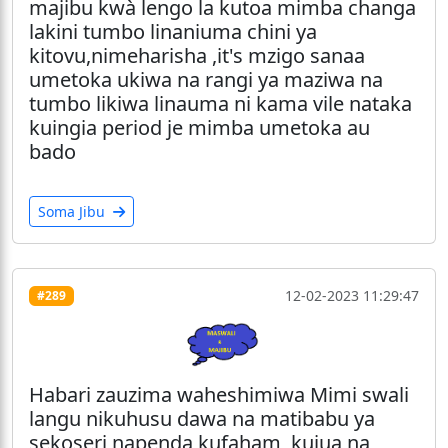
majibu kwà lengo la kutoa mimba changa
lakini tumbo linaniuma chini ya
kitovu,nimeharisha ,it's mzigo sanaa
umetoka ukiwa na rangi ya maziwa na
tumbo likiwa linauma ni kama vile nataka
kuingia period je mimba umetoka au
bado
Soma Jibu
12-02-2023 11:29:47
#289
Habari zauzima waheshimiwa Mimi swali
langu nikuhusu dawa na matibabu ya
sekoseri napenda kufaham, kujua na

━━━━━━━━━━━━━━━━

BRIEF: Your answer must be every line from the listing above that holds the string "tumbo".

OUTPUT OF THE EXERCISE:
lakini tumbo linaniuma chini ya
tumbo likiwa linauma ni kama vile nataka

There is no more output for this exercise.